Zamperini survived the crash along with two other members of the crew. They were adrift in the Pacific for 47 days, living off whatever rain fell from the sky and whatever food they could somehow pluck from the ocean. Though one of the men eventually succumbed to starvation, the two who remained were eventually “rescued” by the Japanese Navy, some 2,000 miles from where the plane had crashed.
Zamperini’s war was about to get far worse.
While in captivity he was treated barbarically, a human guinea pig for new medications, a punching bag for sadistic guards, a slave laborer. In one camp he fell under the eye of Sergeant Matsuhiro Watanabe, one of Japan’s most notorious war criminals and a true sadist who beat Zamperini near the point of death time and time again. That he survived the camp at all is not far short of a miracle. But he did survive, right to the end of the war. Though just a shadow of the man he was before, he returned to the United States. He was consumed by hate and anger, haunted by the shadows of what he had gone through and, as with so many survivors of the Prisoner of War camps, he turned to alcohol to numb the pain. He got married but found himself turning on his wife, even physically at times, and he found himself deeper and deeper in the bottle. His life unraveled even further.
Let me pause here. If you already know that you want to read this book, just stop now and buy yourself a copy. Quit now before you come to the real spoilers. Do take note of this caveat: This may not be a book to give to your kids.
There is some profanity used in dialog and there is the ugly truth that one of the Japanese prison guards was a sexual sadist who seemed to find sexual pleasure in beating and demeaning his prisoners. The sexual component of that sadism is not discussed in detail, it is not really qualified, but it is mentioned. The profanity and the sadism are historical, so not entirely out of place. But I do want to make you aware of them.
You can buy Unbroken at Amazon, in hardcover or on the Kindle. It will make a great gift for a lover of biography or a person who has an interest in history, and especially military history.
Now, for those who haven’t run out to buy the book already, let me tell just a bit more about Zamperini’s life.

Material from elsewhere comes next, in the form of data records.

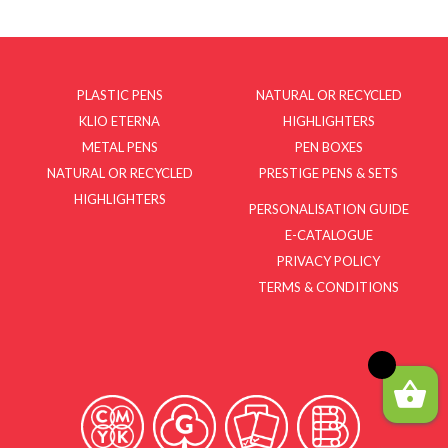
PLASTIC PENS
NATURAL OR RECYCLED
KLIO ETERNA
HIGHLIGHTERS
METAL PENS
PEN BOXES
NATURAL OR RECYCLED
PRESTIGE PENS & SETS
HIGHLIGHTERS
PERSONALISATION GUIDE
E-CATALOGUE
PRIVACY POLICY
TERMS & CONDITIONS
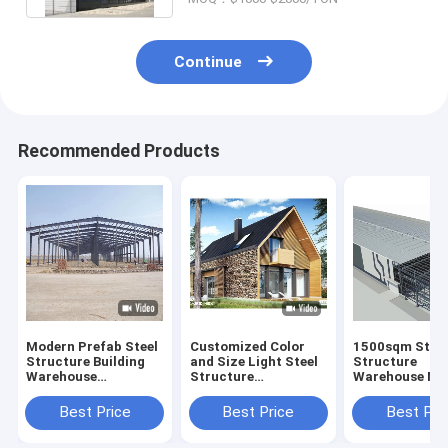
Continue
Recommended Products
Modern Prefab Steel
Customized Color
1500sqm Stee
Structure Building
and Size Light Steel
Structure
Warehouse
Structure
Warehouse Me
Workshop Aircraft
Prefabricated
Building
Hangar and Office
Luxury Villa Two
25m*80m*9m
Best Price
Best Price
Best Pri
House
Story Prefab House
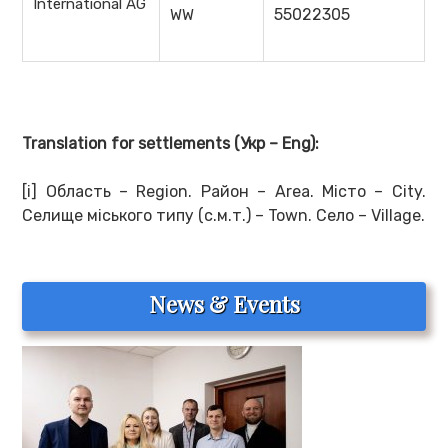
International AG
55022305
WW
Translation for settlements
(Укр –
Eng
):
[i] Область – Region. Район – Area. Місто – City.
Селище міського типу (с.м.т.) – Town. Село – Village.
News & Events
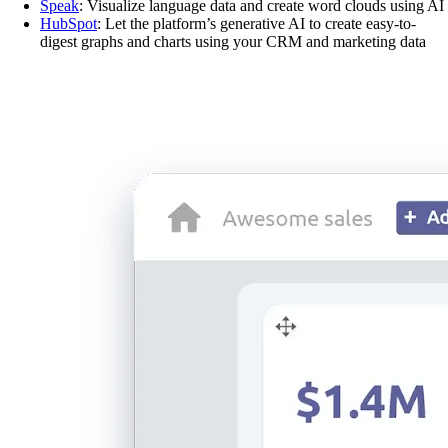
Speak
: Visualize language data and create word clouds using AI
HubSpot
: Let the platform’s generative AI to create easy-to-
digest graphs and charts using your CRM and marketing data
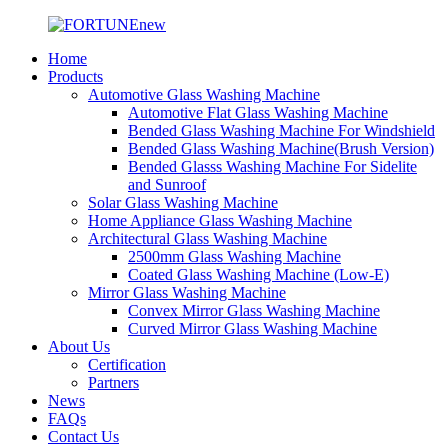
Home
Products
Automotive Glass Washing Machine
Automotive Flat Glass Washing Machine
Bended Glass Washing Machine For Windshield
Bended Glass Washing Machine(Brush Version)
Bended Glasss Washing Machine For Sidelite
and Sunroof
Solar Glass Washing Machine
Home Appliance Glass Washing Machine
Architectural Glass Washing Machine
2500mm Glass Washing Machine
Coated Glass Washing Machine (Low-E)
Mirror Glass Washing Machine
Convex Mirror Glass Washing Machine
Curved Mirror Glass Washing Machine
About Us
Certification
Partners
News
FAQs
Contact Us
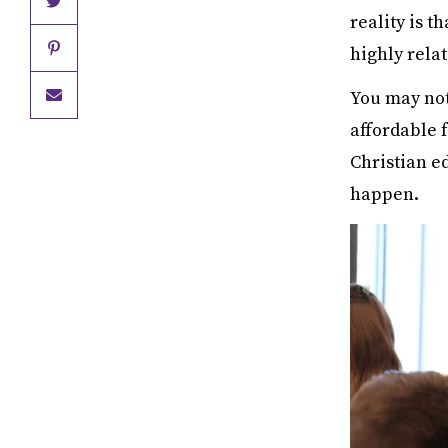
reality is t
highly rela
You may not
affordable 
Christian e
happen.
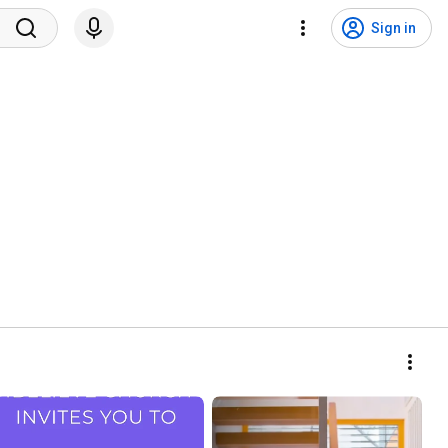
Sign in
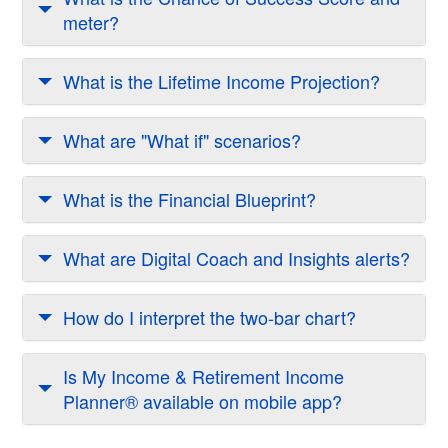
meter?
What is the Lifetime Income Projection?
What are "What if" scenarios?
What is the Financial Blueprint?
What are Digital Coach and Insights alerts?
How do I interpret the two-bar chart?
Is My Income & Retirement Income
Planner® available on mobile app?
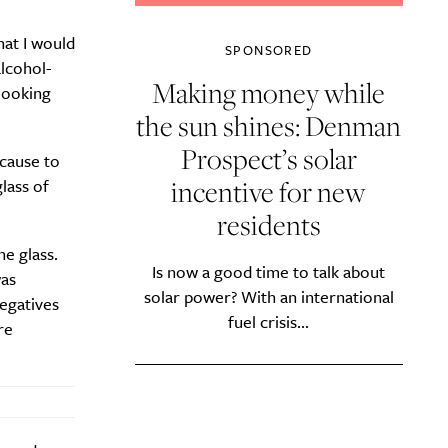
hat I would
SPONSORED
alcohol-
Making money while
 looking
the sun shines: Denman
Prospect’s solar
ecause to
incentive for new
lass of
residents
e glass.
Is now a good time to talk about
was
solar power? With an international
negatives
fuel crisis...
re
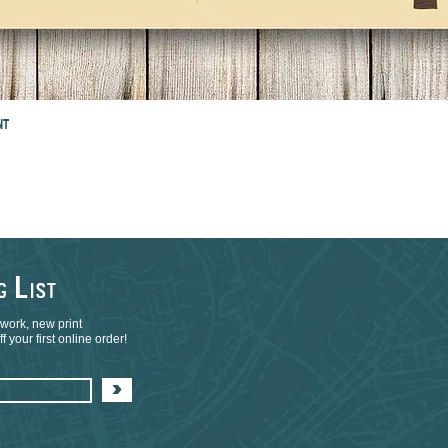
NT
L
NG
IST
 work, new print
 your first online order!
>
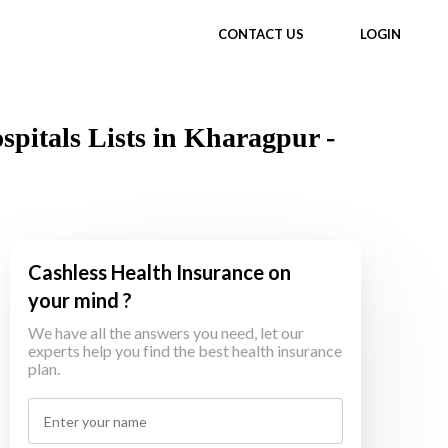
CONTACT US
LOGIN
itals Lists in Kharagpur -
Cashless Health Insurance on
your mind ?
We have all the answers you need, let our
experts help you find the best health insurance
plan.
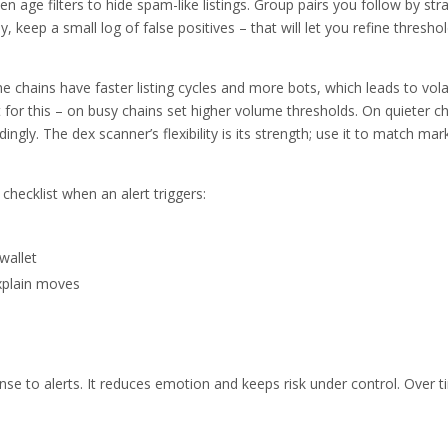
n age filters to hide spam-like listings. Group pairs you follow by str
 keep a small log of false positives – that will let you refine thresho
e chains have faster listing cycles and more bots, which leads to vola
 for this – on busy chains set higher volume thresholds. On quieter ch
gly. The dex scanner’s flexibility is its strength; use it to match mar
hecklist when an alert triggers:
wallet
xplain moves
onse to alerts. It reduces emotion and keeps risk under control. Over 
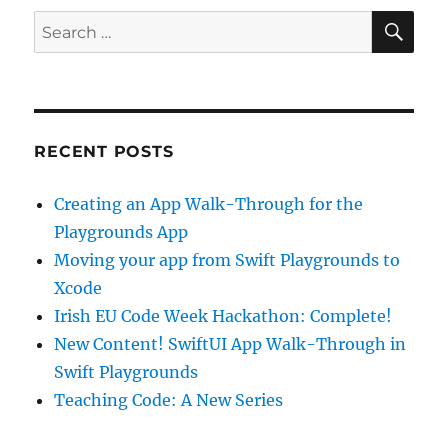
SE
Search
for:
RECENT POSTS
Creating an App Walk-Through for the
Playgrounds App
Moving your app from Swift Playgrounds to
Xcode
Irish EU Code Week Hackathon: Complete!
New Content! SwiftUI App Walk-Through in
Swift Playgrounds
Teaching Code: A New Series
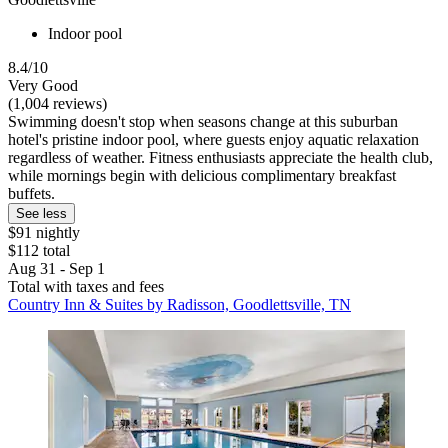
Indoor pool
8.4/10
Very Good
(1,004 reviews)
Swimming doesn't stop when seasons change at this suburban
hotel's pristine indoor pool, where guests enjoy aquatic relaxation
regardless of weather. Fitness enthusiasts appreciate the health club,
while mornings begin with delicious complimentary breakfast
buffets.
See less
$91 nightly
$112 total
Aug 31 - Sep 1
Total with taxes and fees
Country Inn & Suites by Radisson, Goodlettsville, TN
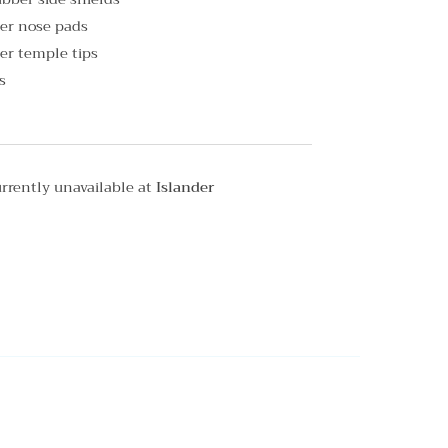
er nose pads
er temple tips
s
rrently unavailable at
Islander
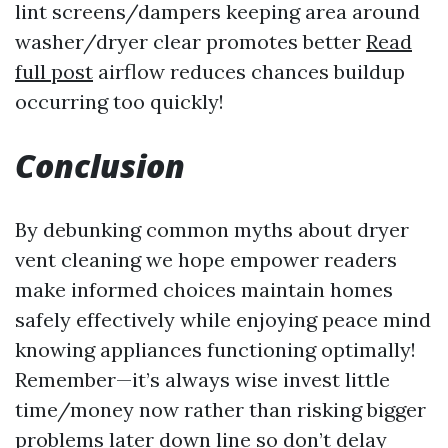
lint screens/dampers keeping area around
washer/dryer clear promotes better
Read
full post
airflow reduces chances buildup
occurring too quickly!
Conclusion
By debunking common myths about dryer
vent cleaning we hope empower readers
make informed choices maintain homes
safely effectively while enjoying peace mind
knowing appliances functioning optimally!
Remember—it’s always wise invest little
time/money now rather than risking bigger
problems later down line so don’t delay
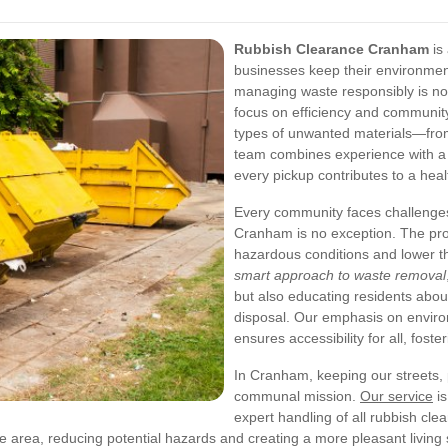
Rubbish Clearance Cranham
is 
businesses keep their environment
managing waste responsibly is no
focus on efficiency and community c
types of unwanted materials—from 
team combines experience with a 
every pickup contributes to a hea
Every community faces challeng
Cranham is no exception. The pro
hazardous conditions and lower th
smart approach to waste removal
but also educating residents about
disposal. Our emphasis on environ
ensures accessibility for all, foster
In Cranham, keeping our streets, 
communal mission.
Our service
is
expert handling of all rubbish cl
he area, reducing potential hazards and creating a more pleasant living 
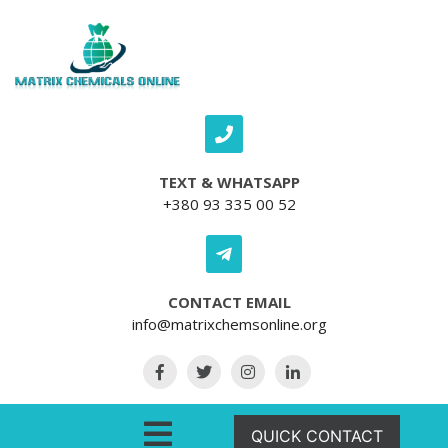
Skip to content
TEXT & WHATSAPP
+380 93 335 00 52
CONTACT EMAIL
info@matrixchemsonline.org
Open Menu
QUICK CONTACT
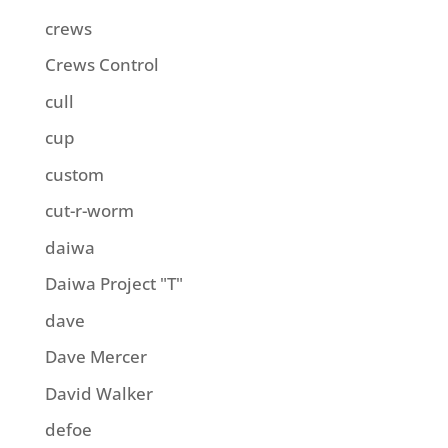
crews
Crews Control
cull
cup
custom
cut-r-worm
daiwa
Daiwa Project "T"
dave
Dave Mercer
David Walker
defoe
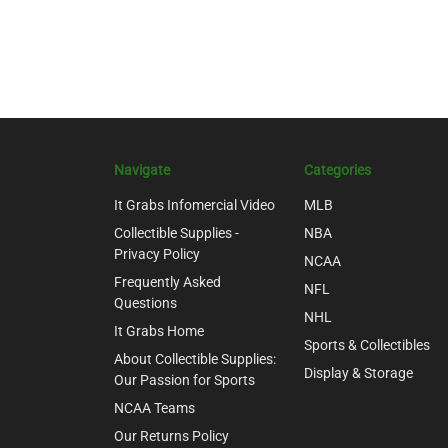
Navigate
Categories
It Grabs Infomercial Video
MLB
Collectible Supplies -
NBA
Privacy Policy
NCAA
Frequently Asked
NFL
Questions
NHL
It Grabs Home
Sports & Collectibles
About Collectible Supplies:
Display & Storage
Our Passion for Sports
NCAA Teams
Our Returns Policy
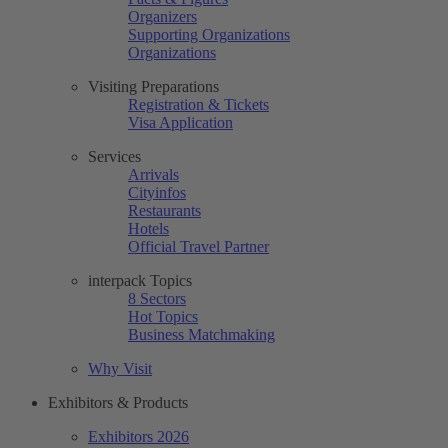
Organizers
Supporting Organizations
Organizations
Visiting Preparations
Registration & Tickets
Visa Application
Services
Arrivals
Cityinfos
Restaurants
Hotels
Official Travel Partner
interpack Topics
8 Sectors
Hot Topics
Business Matchmaking
Why Visit
Exhibitors & Products
Exhibitors 2026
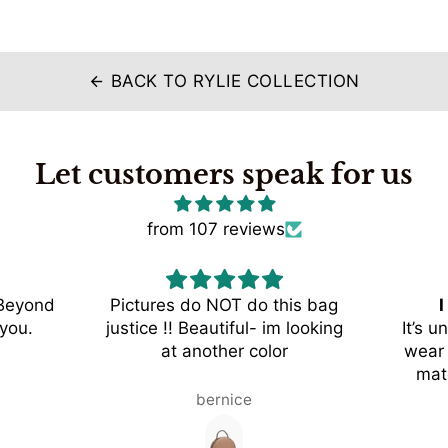
BACK TO RYLIE COLLECTION
arrow_back
Let customers speak for us
from 107 reviews
 Beyond
Pictures do NOT do this bag
I
you.
justice !! Beautiful- im looking
It’s u
at another color
wear 
mat
styles,
bernice
colo
wi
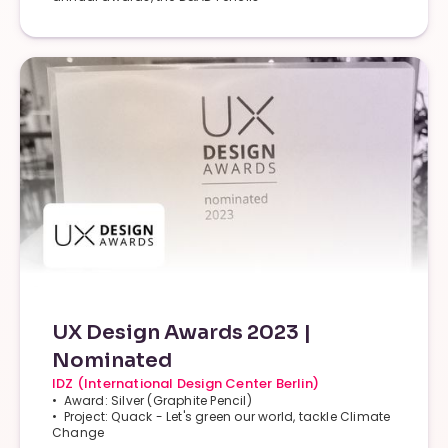
UX Design Awards 2023 |
Nominated
IDZ (International Design Center Berlin)
• Award: Silver (Graphite Pencil)
• Project: Quack - Let's green our world, tackle Climate
Change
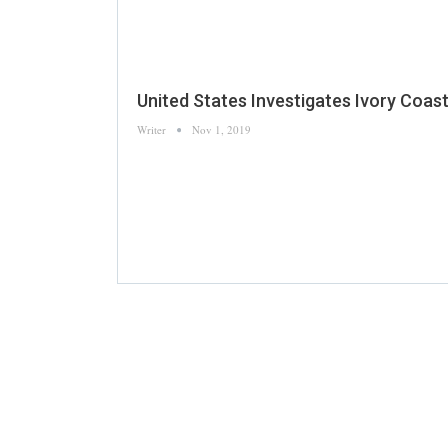
United States Investigates Ivory Coa
Writer
Nov 1, 2019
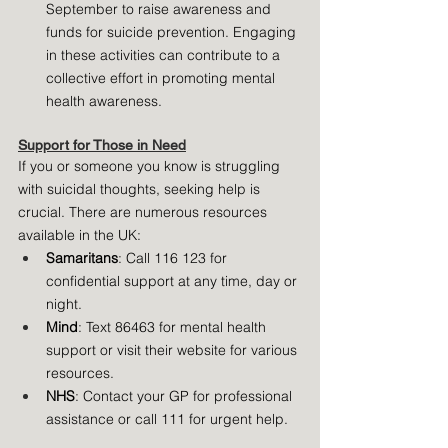
September to raise awareness and 
funds for suicide prevention. Engaging 
in these activities can contribute to a 
collective effort in promoting mental 
health awareness.
Support for Those in Need
If you or someone you know is struggling 
with suicidal thoughts, seeking help is 
crucial. There are numerous resources 
available in the UK:
Samaritans
: Call 116 123 for 
confidential support at any time, day or 
night.
Mind
: Text 86463 for mental health 
support or visit their website for various 
resources.
NHS
: Contact your GP for professional 
assistance or call 111 for urgent help.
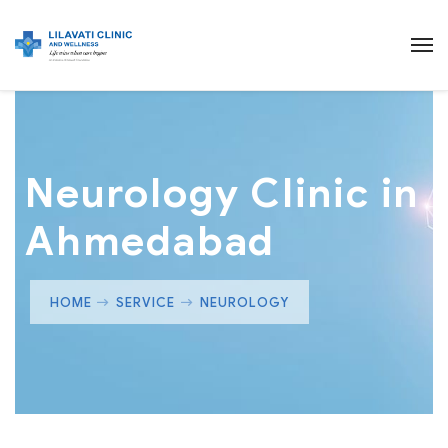
Neurology Clinic in
Ahmedabad
HOME
SERVICE
NEUROLOGY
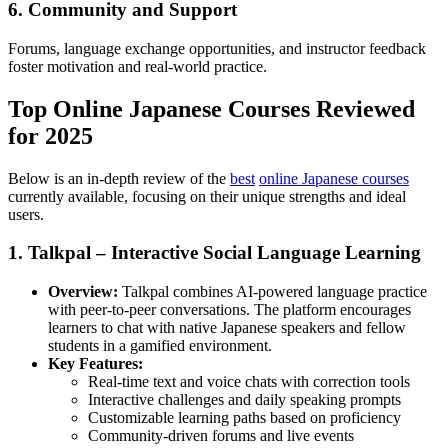
6. Community and Support
Forums, language exchange opportunities, and instructor feedback
foster motivation and real-world practice.
Top Online Japanese Courses Reviewed
for 2025
Below is an in-depth review of the
best
online Japanese courses
currently available, focusing on their unique strengths and ideal
users.
1. Talkpal – Interactive Social Language Learning
Overview:
Talkpal combines AI-powered language practice
with peer-to-peer conversations. The platform encourages
learners to chat with native Japanese speakers and fellow
students in a gamified environment.
Key Features:
Real-time text and voice chats with correction tools
Interactive challenges and daily speaking prompts
Customizable learning paths based on proficiency
Community-driven forums and live events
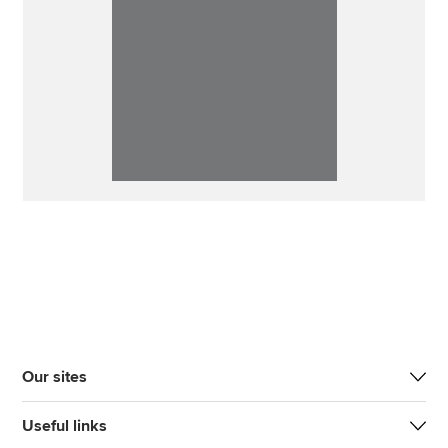
Our sites
Useful links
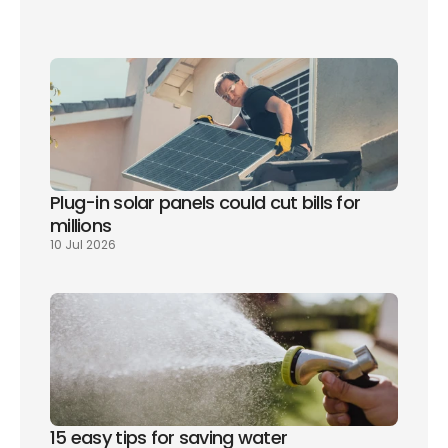
Plug-in solar panels could cut bills for 
millions
10 Jul 2026
15 easy tips for saving water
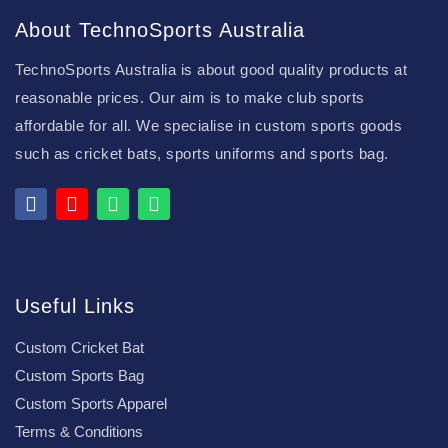
About TechnoSports Australia
TechnoSports Australia is about good quality products at
reasonable prices. Our aim is to make club sports
affordable for all. We specialise in custom sports goods
such as cricket bats, sports uniforms and sports bag.
Useful Links
Custom Cricket Bat
Custom Sports Bag
Custom Sports Apparel
Terms & Conditions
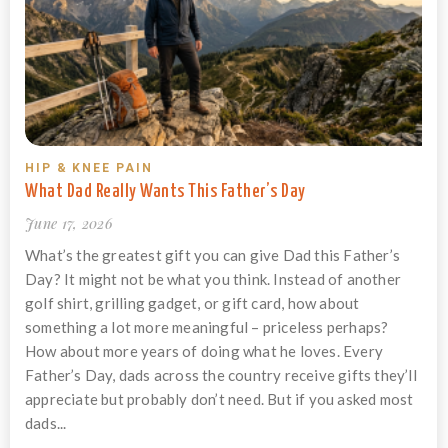
HIP & KNEE PAIN
What Dad Really Wants This Father’s Day
June 17, 2026
What’s the greatest gift you can give Dad this Father’s
Day? It might not be what you think. Instead of another
golf shirt, grilling gadget, or gift card, how about
something a lot more meaningful – priceless perhaps?
How about more years of doing what he loves. Every
Father’s Day, dads across the country receive gifts they’ll
appreciate but probably don’t need. But if you asked most
dads...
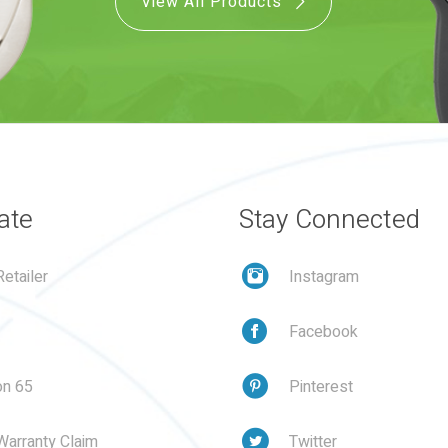
View All Products
ate
Stay Connected
etailer
Instagram
Facebook
on 65
Pinterest
Warranty Claim
Twitter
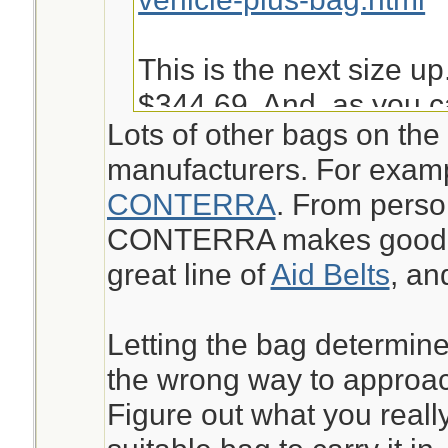
This is the next size up
$344.69. And, as you c
Lots of other bags on the
into it is not very easy 
manufacturers. For exam
given other things I ma
CONTERRA
. From perso
bugout.
CONTERRA makes good st
great line of
Aid Belts
, a
https://www.chinookme
aid-kit-pack-mak.html
Letting the bag determine
the wrong way to approach
Jeanette Isabelle
Figure out what you reall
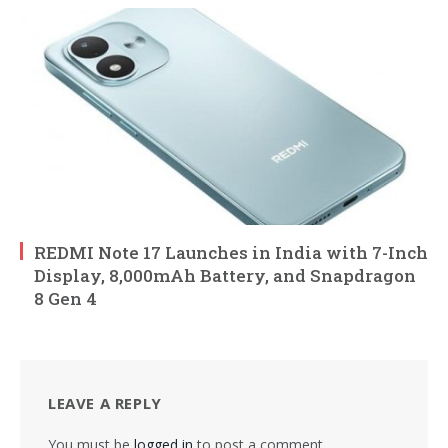
REDMI Note 17 Launches in India with 7-Inch
Display, 8,000mAh Battery, and Snapdragon
8 Gen 4
LEAVE A REPLY
You must be
logged in
to post a comment.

Zamperini pretty much hit rock bottom right around the time that Billy Graham began a crusade in California. Zamperini’s wife had decided to divorce him, having come to the end of her ability to put up with his drunkenness and his abuse. But a neighbor persuaded her to go to the crusade and on her first night there she got saved. Soon she and the friend persuaded Louie to come along as well. The first night he stormed out in anger. The second night he began to storm out in anger, but on his way out, turned back and responded to the altar call. He got saved too. And his life was utterly transformed. He eventually returned to Japan to preach the gospel, even sharing it with some of the men who had imprisoned and abused him.
And here he is, decades after the war, still alive, suddenly coming into the limelight once again. And here, perched near the top of the New York Times list of bestsellers, is a book that tells a story of a marvelous transformation, of God’s stunning saving grace extended to one of his children. It’s almost too good to be true.
What can I do but recommend this book? It is receiving near-universal acclaim and for good reason. It’s an incredible story to begin with, and it only gets better as it goes along. The climax of the story is not when Zamperini is rescued or when he exacts revenge on his captors. The story hits its climax right where Zamperini is born again, where he lets go of the anger and instead finds himself overwhelmed with love, God’s love, and wants nothing more but to share that love with those who hated him. It’s a story that has waited a long time to be told; it’s a story that just needs to be read.